From Our Readers
November 04, 2014 12:57 pm

With the movie adaptation of Gone Girl in theaters, the book’s infamous “Cool Girl” passage is making its rounds again online, garnering what seems to be as much attention as the movie itself.

For those unfamiliar with the passage, in the book the proverbial “Gone Girl” fully deconstructs what many guys consider the ultimate woman, and what many women consider the ultimate compliment: “the Cool Girl”. As Gillian Flynn writes in the novel, Cool Girl is not like other girls. “Being the Cool Girl means I am a hot, brilliant, funny woman who adores football, poker, dirty jokes, and burping, who plays video games . . . Cool Girls never get angry; they only smile in a chagrined, loving manner and let their men do whatever they want . . . Men actually think this girl exists.
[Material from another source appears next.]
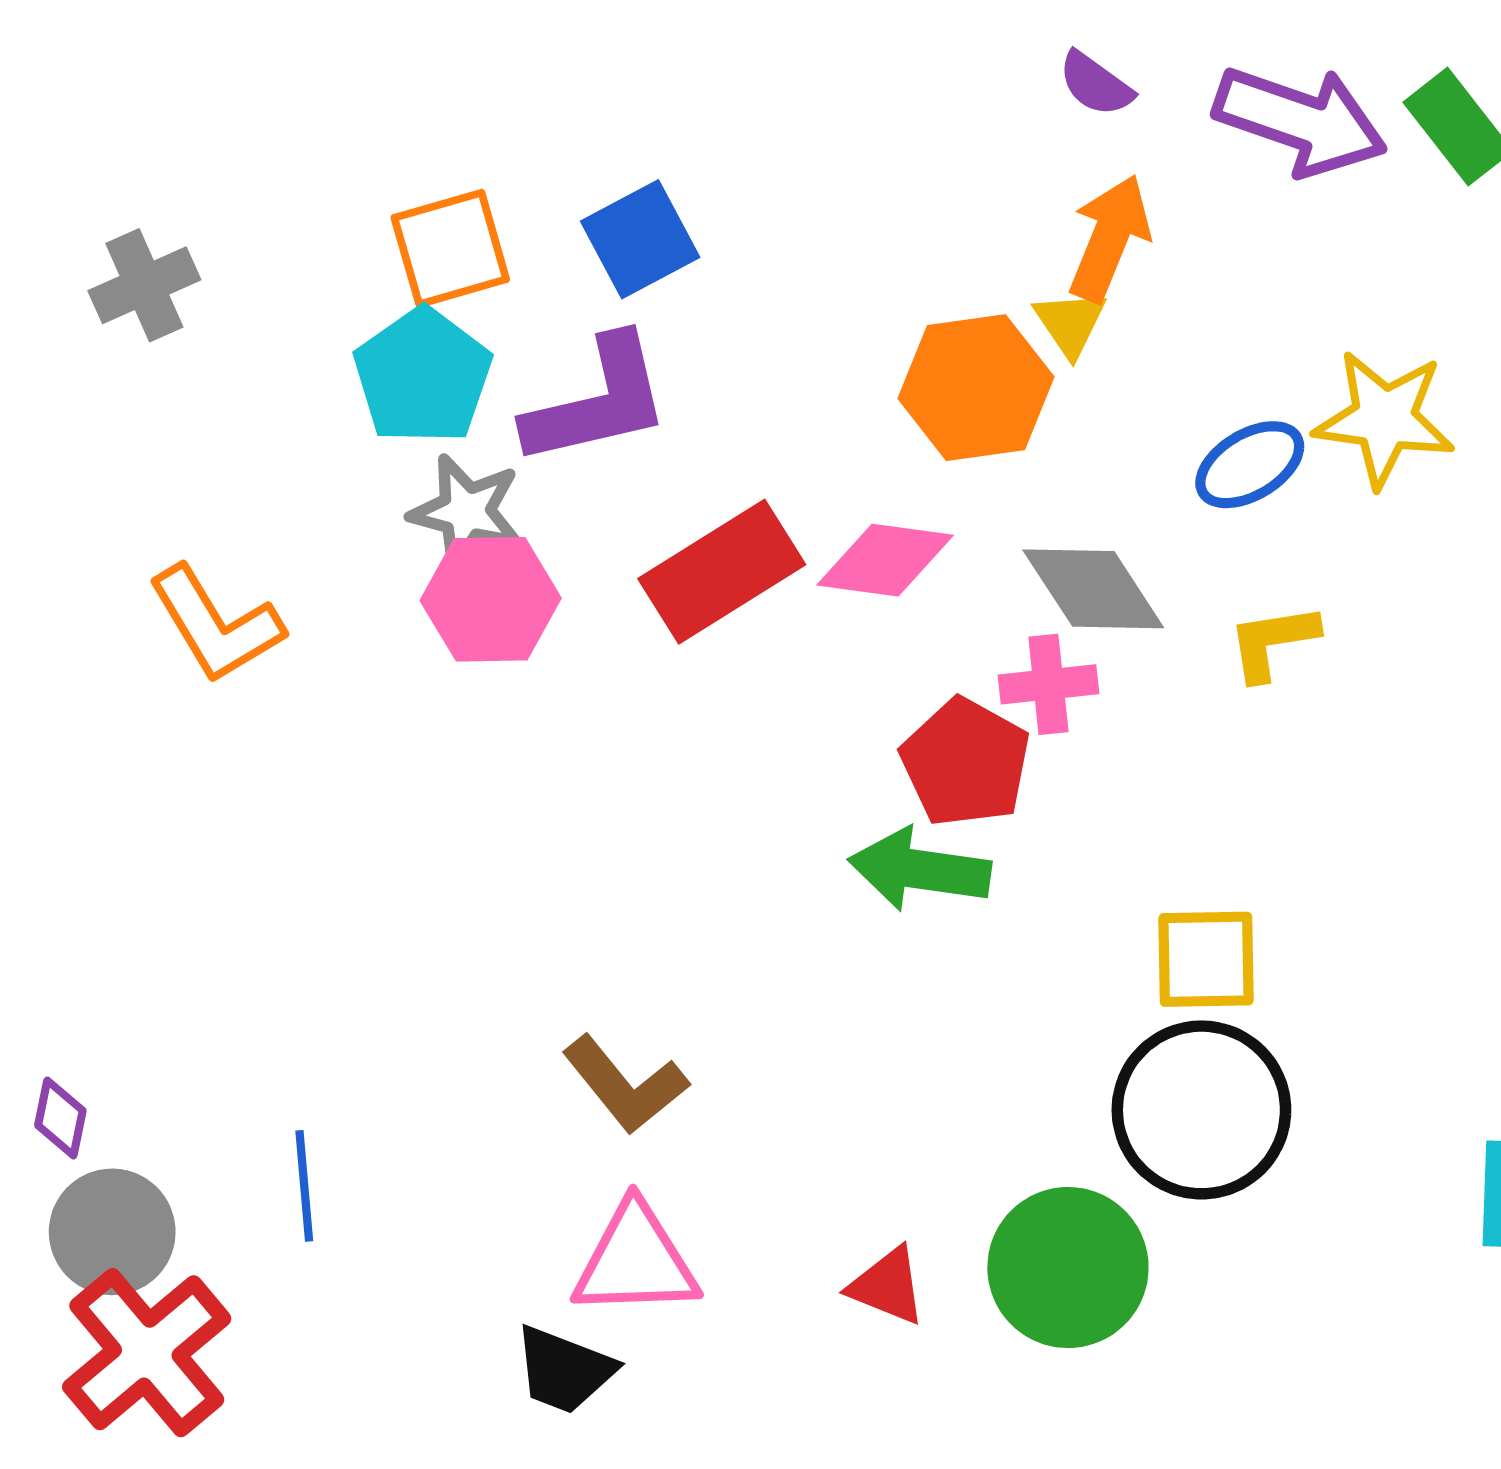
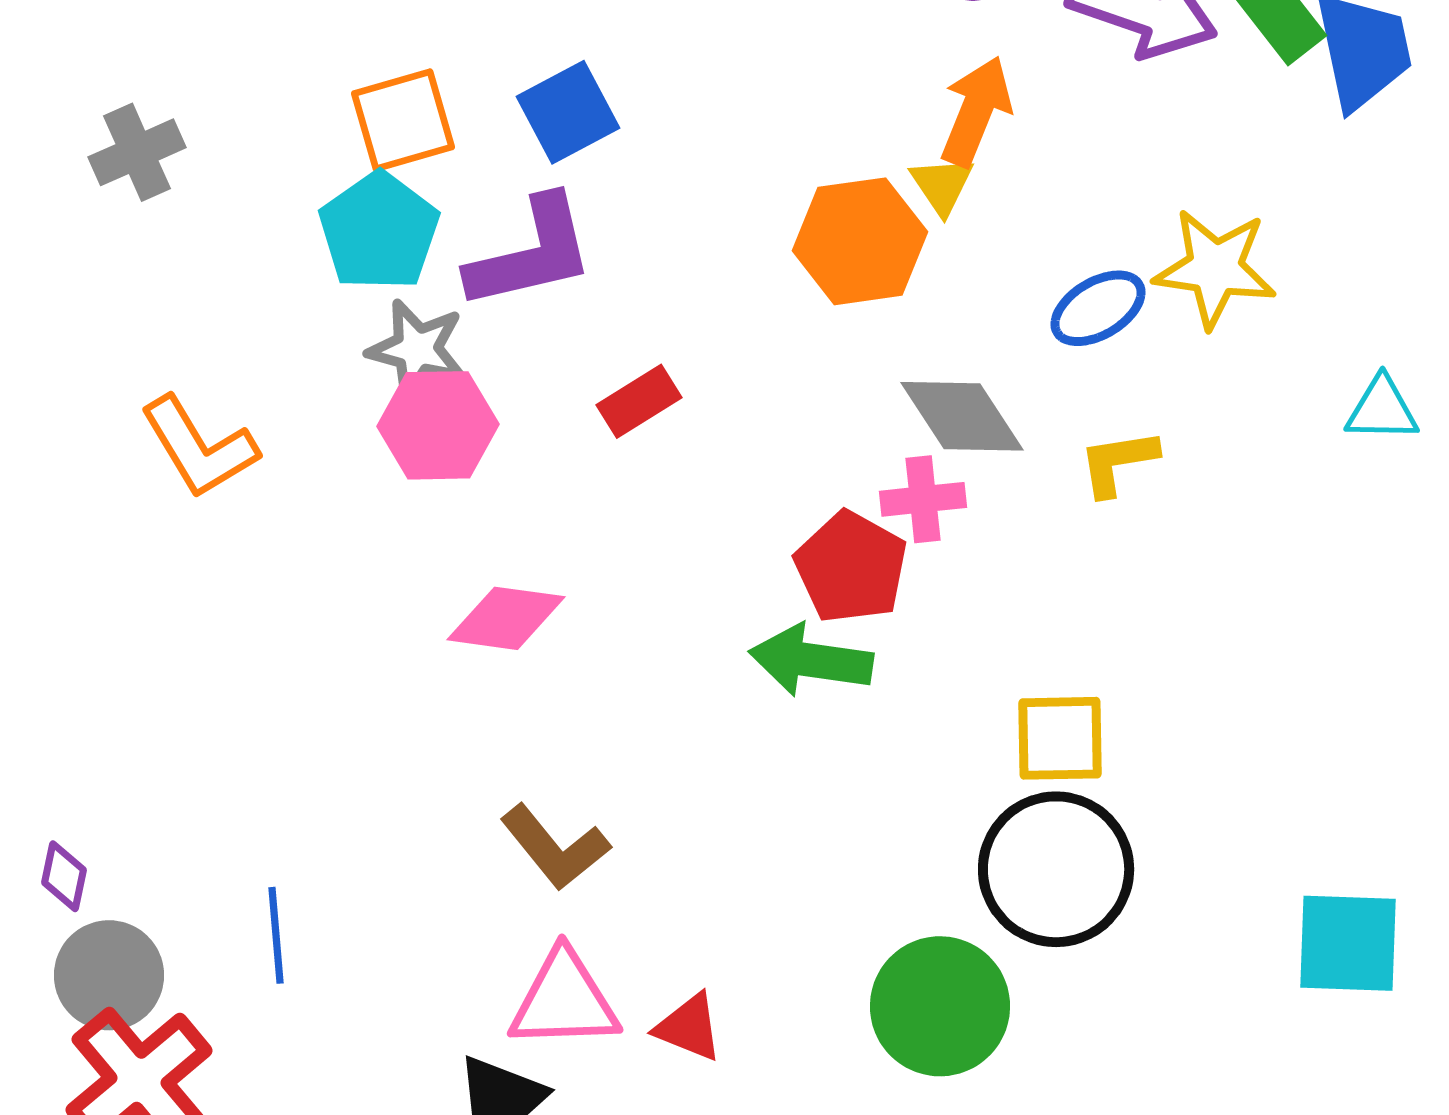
pink diamond: (885, 560) -> (506, 618), moved
red rectangle: (722, 572) -> (639, 401), size x0.6
red triangle: (887, 1286) -> (689, 1027), moved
Maybe they’re fooled because so many women are willing to pretend to be this girl.”

The fact is, the Cool Girl is entirely a work of fiction. She is a character, created by men and male storytellers and then emulated by women anxious to be loved and accepted.

I should know, because I was one.

I used to love saying I was “not like other girls.” I loved pointing out how rough and tumble I was, or how much I loved football, hockey, and MMA. I molded myself to fit the occasion and agreed with whatever the guys were saying. I acted like I saw no need for makeup (even though I was wearing some) or fashion (even though I agonized over every outfit). I considered myself the “perfect girlfriend,” not because I was caring or empathetic, but because I swore I’d never get upset, never show signs of neediness, and certainly never say the L-word first, even if the love I felt was slowly eating me alive.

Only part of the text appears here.